Why use a bearish investment advisor during a bear market?


    Why bother to pay for investment advice from an advisor who says the market is going down? Why not simply put all of your money in the bank and avoid the advisor’s fees?

    The problem with bear markets is that when they go down as they get close to the bottom they become very scary and investors become demoralized and mentally tune out investment advice. So the risk of not working with an advisor is that an investor could miss out on getting advice to buy stocks at the bottom of the cycle. What happens at the bottom is known as the “capitulation phase” where investors psychologically give up on investing and capitulate. It is that moment when an investor should do the opposite.
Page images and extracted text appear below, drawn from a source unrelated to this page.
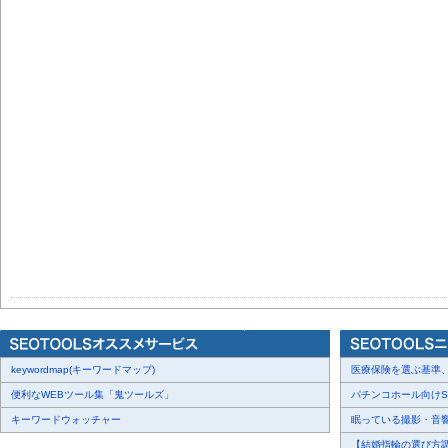
keywordmap(キーワードマップ)
医療保険を選ぶ基準、圧
便利なWEBツール集「鬼ツールズ」
パチンコホール向けSN
キーワードウォッチャー
眠っている撮影・音響・
【結婚指輪の選び方調査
Unfortunately investors tend to follow the herd behavior of the masses and thus are afraid to buy or hold stocks at the bottom of the market.

      So investors who accept the views of a bearish advisor should work with the advisor even if the best strategy is one of holding very low yielding bonds. This is because investors need to have a coach that can prepare them for both going into and then also coming out of the crash.

    Perhaps investors feel they can simply read a free blog post or a financial newspaper subscription to decide when to get back in the market. The problem with that is that the overwhelming amount of negative emotions experienced during a crash require personalized coaching and encouragement from a seasoned adviser who can provide the emotional fortification to encourage clients to be fully invested in equities at the bottom of the market.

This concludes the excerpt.